The cocoon thrummed.
Not a sound. A vibration. A pleased, furious resonance that rippled through its silk as if it were discovering joy in repetition.
The arm swung again.
And again.
And again.
Each slam was worse than the last.
The tall man’s body stopped resisting after the third impact, not because he had lost consciousness, but because there was no structural integrity left to resist with. Whatever coordination or tension had held him upright collapsed all at once, muscles failing to respond as they were meant to.
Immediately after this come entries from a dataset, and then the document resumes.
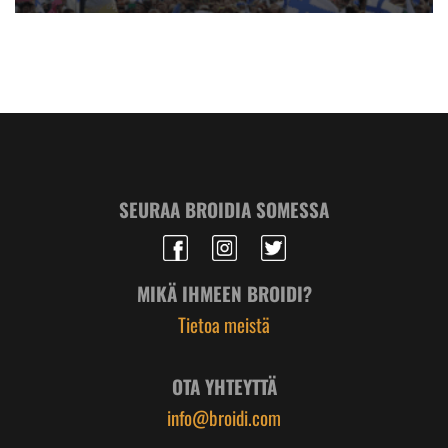
SEURAA BROIDIA SOMESSA
MIKÄ IHMEEN BROIDI?
Tietoa meistä
OTA YHTEYTTÄ
info@broidi.com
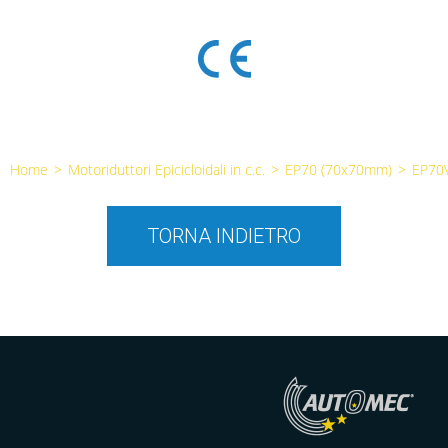
Home
>
Motoriduttori Epicicloidali in c.c.
>
EP70 (70x70mm)
>
EP70
TORNA INDIETRO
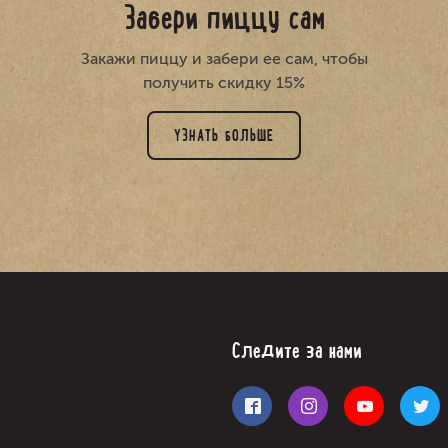
Забери пиццу сам
Закажи пиццу и забери ее сам, чтобы
получить скидку 15%
УЗНАТЬ БОЛЬШЕ
Следите за нами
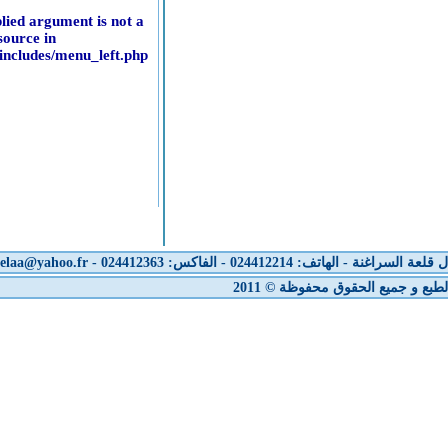
Warning
: mysql_fetch_array(): supplied argument is not a
valid MySQL result resource in
/home/www/delkelaa.freehostia.com/includes/menu_left.php
on line
172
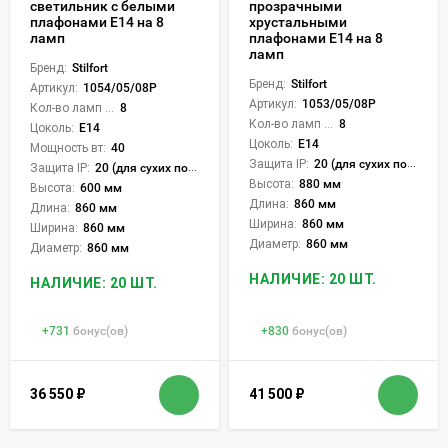
прозрачными
светильник с белыми
хрустальными
плафонами E14 на 8
плафонами E14 на 8
ламп
ламп
Бренд:
Stilfort
Бренд:
Stilfort
Артикул:
1054/05/08P
Артикул:
1053/05/08P
Кол-во ламп или LED:
8
Кол-во ламп или LED:
8
Цоколь:
E14
Цоколь:
E14
Мощность вт:
40
Защита IP:
20 (для сухих пом.)
Защита IP:
20 (для сухих пом.)
Высота:
880 мм
Высота:
600 мм
Длина:
860 мм
Длина:
860 мм
Ширина:
860 мм
Ширина:
860 мм
Диаметр:
860 мм
Диаметр:
860 мм
НАЛИЧИЕ: 20 ШТ.
НАЛИЧИЕ: 20 ШТ.
+
731
бонус(ов)
+
830
бонус(ов)
36 550
₽
41 500
₽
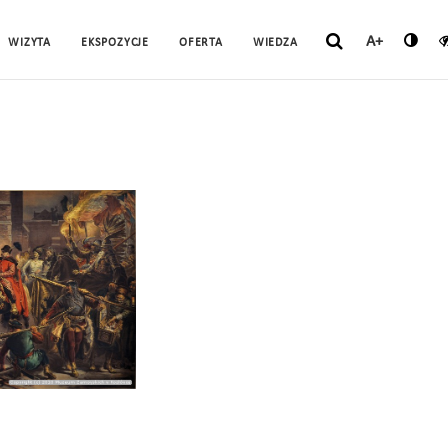
A+
WIZYTA
EKSPOZYCJE
OFERTA
WIEDZA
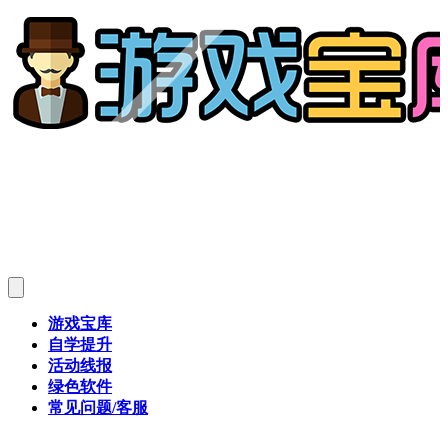
游戏宝库
自学提升
活动线报
绿色软件
常见问题/客服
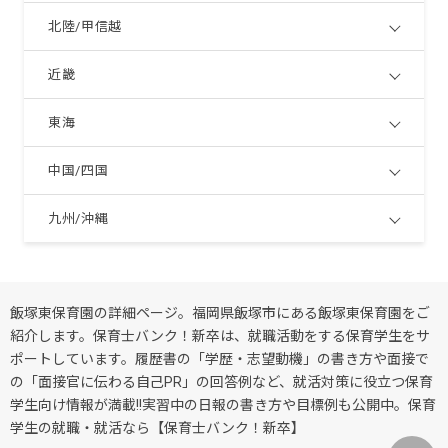
北陸/甲信越
近畿
東海
中国/四国
九州/沖縄
飯塚東保育園の詳細ページ。福岡県飯塚市にある飯塚東保育園をご
紹介します。保育士バンク！新卒は、就職活動をする保育学生をサ
ポートしています。履歴書の「学歴・志望動機」の書き方や面接で
の「面接官に伝わる自己PR」の回答例など、就活対策に役立つ保育
学生向け情報が満載!!実習中の日報の書き方や目標例も公開中。保育
学生の就職・就活なら【保育士バンク！新卒】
His limbs flailed loosely, no longer following intention, arms and legs moving in delayed, useless arcs. Joints popped in directions they were never meant to bend, sharp, hollow sounds swallowed almost immediately by the chaos around them. His head snapped side to side with each motion, chin lolling forward and then back, as if it were attached by a hinge that had lost all tension.
Gravity took over where control had ended.
He sagged, half-falling, half-dragged by the momentum of the blows, body reacting rather than acting. There was no fight left in him, only motion without purpose, a frame reduced to pieces that no longer worked together.
WHAM.
Blood pooled where his spine struck, soaking into the dirt until the earth could no longer absorb it and it began to run in thin, glossy rivulets.
WHAM.
His ribs collapsed inward with a sound like a box being crushed, wet fragments of something unidentifiable splattering outward in a sickening fan.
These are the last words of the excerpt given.